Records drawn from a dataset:
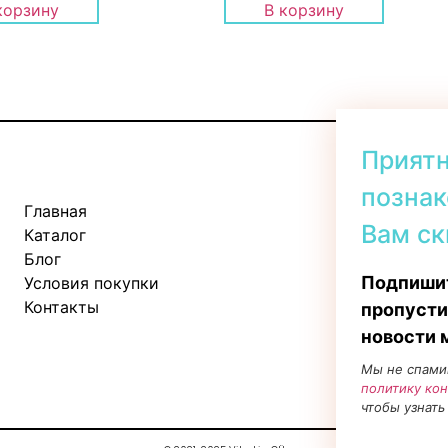
корзину
В корзину
Прият
познак
Главная
Kadaka tee 
Вам ск
Каталог
Пн-Пт: 11:
Блог
Сб: 10:00 -
Подпишит
Условия покупки
Вс: 11:00 - 
Контакты
пропусти
новости 
Мы не спами
политику ко
чтобы узнать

§ Activity
Restate the data above word for word. Do not include the images.

§ Solved problem
корзину
В корзину
Прият
познак
Главная
Kadaka tee 
Вам ск
Каталог
Пн-Пт: 11:
Блог
Сб: 10:00 -
Подпишит
Условия покупки
Вс: 11:00 - 
Контакты
пропусти
новости 
Мы не спами
политику ко
чтобы узнать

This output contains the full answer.